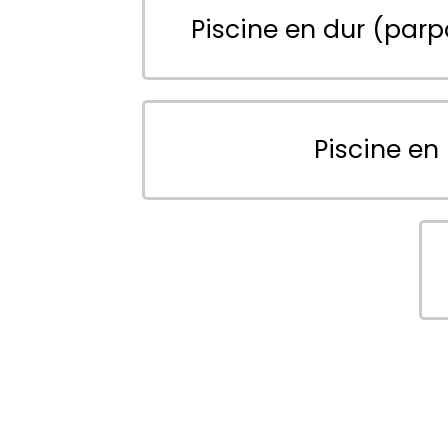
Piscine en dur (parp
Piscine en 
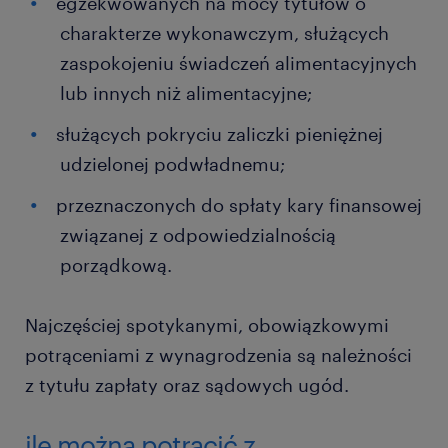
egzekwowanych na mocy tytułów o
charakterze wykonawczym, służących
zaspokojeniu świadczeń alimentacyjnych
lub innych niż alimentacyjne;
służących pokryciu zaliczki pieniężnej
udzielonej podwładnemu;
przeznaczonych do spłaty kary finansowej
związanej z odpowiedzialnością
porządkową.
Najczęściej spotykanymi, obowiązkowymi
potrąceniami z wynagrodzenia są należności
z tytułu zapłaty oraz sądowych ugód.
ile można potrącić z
* * *
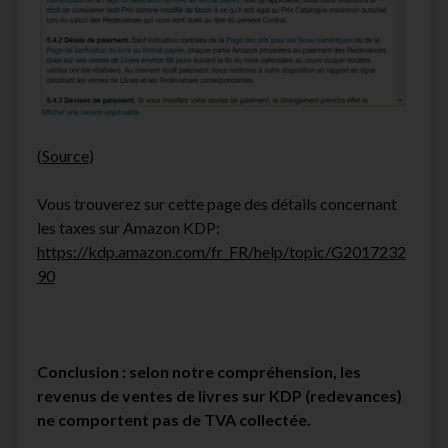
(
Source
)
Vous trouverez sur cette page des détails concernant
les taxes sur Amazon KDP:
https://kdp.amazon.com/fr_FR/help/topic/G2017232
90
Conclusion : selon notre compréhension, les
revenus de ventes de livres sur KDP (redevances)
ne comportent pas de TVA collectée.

▶ **Exercise directions**
Go back to the listing above. Copy word for word the lines from the one with "udzielonej podwładnemu;" through the one with "ile można potrącić z", and nothing more.

▶ **Response to this task**
udzielonej podwładnemu;
przeznaczonych do spłaty kary finansowej
związanej z odpowiedzialnością
porządkową.
Najczęściej spotykanymi, obowiązkowymi
potrąceniami z wynagrodzenia są należności
z tytułu zapłaty oraz sądowych ugód.
ile można potrącić z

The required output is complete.